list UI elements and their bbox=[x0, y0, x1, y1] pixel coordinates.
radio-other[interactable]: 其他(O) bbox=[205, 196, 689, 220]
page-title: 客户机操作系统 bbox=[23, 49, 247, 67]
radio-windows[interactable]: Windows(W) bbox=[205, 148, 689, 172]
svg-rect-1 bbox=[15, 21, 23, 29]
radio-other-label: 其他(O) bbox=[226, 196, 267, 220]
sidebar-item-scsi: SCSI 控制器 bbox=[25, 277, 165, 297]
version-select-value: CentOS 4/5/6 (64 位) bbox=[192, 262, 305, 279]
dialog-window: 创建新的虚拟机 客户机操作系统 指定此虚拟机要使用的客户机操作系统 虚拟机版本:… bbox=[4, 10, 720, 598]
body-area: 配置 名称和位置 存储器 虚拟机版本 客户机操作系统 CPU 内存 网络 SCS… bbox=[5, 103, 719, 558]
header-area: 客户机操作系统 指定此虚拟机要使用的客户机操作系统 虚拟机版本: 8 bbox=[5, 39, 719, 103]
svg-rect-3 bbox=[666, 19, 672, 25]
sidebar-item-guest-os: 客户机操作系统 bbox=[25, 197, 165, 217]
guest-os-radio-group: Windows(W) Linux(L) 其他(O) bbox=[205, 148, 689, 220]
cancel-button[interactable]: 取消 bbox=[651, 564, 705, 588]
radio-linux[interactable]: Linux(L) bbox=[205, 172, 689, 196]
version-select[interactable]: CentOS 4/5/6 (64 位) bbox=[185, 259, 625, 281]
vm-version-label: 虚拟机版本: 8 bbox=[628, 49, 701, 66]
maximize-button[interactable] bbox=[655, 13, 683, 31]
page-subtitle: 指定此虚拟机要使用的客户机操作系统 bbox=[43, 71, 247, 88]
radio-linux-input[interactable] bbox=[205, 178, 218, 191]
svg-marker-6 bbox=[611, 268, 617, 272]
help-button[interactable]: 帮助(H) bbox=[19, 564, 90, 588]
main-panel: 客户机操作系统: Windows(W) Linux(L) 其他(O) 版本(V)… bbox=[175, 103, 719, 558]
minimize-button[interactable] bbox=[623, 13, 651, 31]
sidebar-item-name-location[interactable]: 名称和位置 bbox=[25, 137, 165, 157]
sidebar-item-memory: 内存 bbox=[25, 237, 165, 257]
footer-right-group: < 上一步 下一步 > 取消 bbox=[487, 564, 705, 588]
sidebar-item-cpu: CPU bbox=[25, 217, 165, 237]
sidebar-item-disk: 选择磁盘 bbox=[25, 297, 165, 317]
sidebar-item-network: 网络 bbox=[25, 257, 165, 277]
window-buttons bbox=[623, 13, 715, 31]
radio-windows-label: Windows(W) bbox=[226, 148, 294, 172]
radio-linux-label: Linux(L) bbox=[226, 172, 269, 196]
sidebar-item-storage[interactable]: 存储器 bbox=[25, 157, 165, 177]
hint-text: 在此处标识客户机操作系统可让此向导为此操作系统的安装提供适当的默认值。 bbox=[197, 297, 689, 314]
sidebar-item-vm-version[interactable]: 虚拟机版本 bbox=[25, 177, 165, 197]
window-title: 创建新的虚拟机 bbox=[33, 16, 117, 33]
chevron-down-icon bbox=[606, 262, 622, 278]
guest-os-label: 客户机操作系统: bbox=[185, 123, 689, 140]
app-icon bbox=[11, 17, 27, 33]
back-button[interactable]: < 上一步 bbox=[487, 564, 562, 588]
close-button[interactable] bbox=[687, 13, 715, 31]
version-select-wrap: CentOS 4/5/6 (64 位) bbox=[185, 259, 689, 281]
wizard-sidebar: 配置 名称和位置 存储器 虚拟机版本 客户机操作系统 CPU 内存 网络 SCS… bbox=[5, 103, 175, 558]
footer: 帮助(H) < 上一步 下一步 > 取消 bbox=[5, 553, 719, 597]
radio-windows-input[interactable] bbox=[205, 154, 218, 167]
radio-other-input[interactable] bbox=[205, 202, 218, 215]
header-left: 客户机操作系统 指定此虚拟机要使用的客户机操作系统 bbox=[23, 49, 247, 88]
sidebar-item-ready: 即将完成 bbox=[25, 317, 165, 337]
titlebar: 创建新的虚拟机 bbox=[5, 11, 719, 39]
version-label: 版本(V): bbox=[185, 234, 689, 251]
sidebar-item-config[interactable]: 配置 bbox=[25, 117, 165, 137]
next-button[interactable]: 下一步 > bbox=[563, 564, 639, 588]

- _WORK TO BE COMPLETED_:
All the data above must be copied again. Leave nothing out.

- _RESPONSE TO THIS EXERCISE_:
list UI elements and their bbox=[x0, y0, x1, y1] pixel coordinates.
radio-other[interactable]: 其他(O) bbox=[205, 196, 689, 220]
page-title: 客户机操作系统 bbox=[23, 49, 247, 67]
radio-windows[interactable]: Windows(W) bbox=[205, 148, 689, 172]
svg-rect-1 bbox=[15, 21, 23, 29]
radio-other-label: 其他(O) bbox=[226, 196, 267, 220]
sidebar-item-scsi: SCSI 控制器 bbox=[25, 277, 165, 297]
version-select-value: CentOS 4/5/6 (64 位) bbox=[192, 262, 305, 279]
dialog-window: 创建新的虚拟机 客户机操作系统 指定此虚拟机要使用的客户机操作系统 虚拟机版本:… bbox=[4, 10, 720, 598]
body-area: 配置 名称和位置 存储器 虚拟机版本 客户机操作系统 CPU 内存 网络 SCS… bbox=[5, 103, 719, 558]
header-area: 客户机操作系统 指定此虚拟机要使用的客户机操作系统 虚拟机版本: 8 bbox=[5, 39, 719, 103]
svg-rect-3 bbox=[666, 19, 672, 25]
sidebar-item-guest-os: 客户机操作系统 bbox=[25, 197, 165, 217]
guest-os-radio-group: Windows(W) Linux(L) 其他(O) bbox=[205, 148, 689, 220]
cancel-button[interactable]: 取消 bbox=[651, 564, 705, 588]
radio-linux[interactable]: Linux(L) bbox=[205, 172, 689, 196]
version-select[interactable]: CentOS 4/5/6 (64 位) bbox=[185, 259, 625, 281]
vm-version-label: 虚拟机版本: 8 bbox=[628, 49, 701, 66]
maximize-button[interactable] bbox=[655, 13, 683, 31]
page-subtitle: 指定此虚拟机要使用的客户机操作系统 bbox=[43, 71, 247, 88]
radio-linux-input[interactable] bbox=[205, 178, 218, 191]
svg-marker-6 bbox=[611, 268, 617, 272]
help-button[interactable]: 帮助(H) bbox=[19, 564, 90, 588]
main-panel: 客户机操作系统: Windows(W) Linux(L) 其他(O) 版本(V)… bbox=[175, 103, 719, 558]
minimize-button[interactable] bbox=[623, 13, 651, 31]
sidebar-item-name-location[interactable]: 名称和位置 bbox=[25, 137, 165, 157]
sidebar-item-memory: 内存 bbox=[25, 237, 165, 257]
footer-right-group: < 上一步 下一步 > 取消 bbox=[487, 564, 705, 588]
sidebar-item-cpu: CPU bbox=[25, 217, 165, 237]
sidebar-item-disk: 选择磁盘 bbox=[25, 297, 165, 317]
sidebar-item-network: 网络 bbox=[25, 257, 165, 277]
window-buttons bbox=[623, 13, 715, 31]
radio-windows-label: Windows(W) bbox=[226, 148, 294, 172]
radio-linux-label: Linux(L) bbox=[226, 172, 269, 196]
sidebar-item-storage[interactable]: 存储器 bbox=[25, 157, 165, 177]
hint-text: 在此处标识客户机操作系统可让此向导为此操作系统的安装提供适当的默认值。 bbox=[197, 297, 689, 314]
sidebar-item-vm-version[interactable]: 虚拟机版本 bbox=[25, 177, 165, 197]
window-title: 创建新的虚拟机 bbox=[33, 16, 117, 33]
chevron-down-icon bbox=[606, 262, 622, 278]
guest-os-label: 客户机操作系统: bbox=[185, 123, 689, 140]
app-icon bbox=[11, 17, 27, 33]
back-button[interactable]: < 上一步 bbox=[487, 564, 562, 588]
close-button[interactable] bbox=[687, 13, 715, 31]
version-select-wrap: CentOS 4/5/6 (64 位) bbox=[185, 259, 689, 281]
wizard-sidebar: 配置 名称和位置 存储器 虚拟机版本 客户机操作系统 CPU 内存 网络 SCS… bbox=[5, 103, 175, 558]
footer: 帮助(H) < 上一步 下一步 > 取消 bbox=[5, 553, 719, 597]
radio-windows-input[interactable] bbox=[205, 154, 218, 167]
radio-other-input[interactable] bbox=[205, 202, 218, 215]
header-left: 客户机操作系统 指定此虚拟机要使用的客户机操作系统 bbox=[23, 49, 247, 88]
sidebar-item-ready: 即将完成 bbox=[25, 317, 165, 337]
titlebar: 创建新的虚拟机 bbox=[5, 11, 719, 39]
version-label: 版本(V): bbox=[185, 234, 689, 251]
sidebar-item-config[interactable]: 配置 bbox=[25, 117, 165, 137]
next-button[interactable]: 下一步 > bbox=[563, 564, 639, 588]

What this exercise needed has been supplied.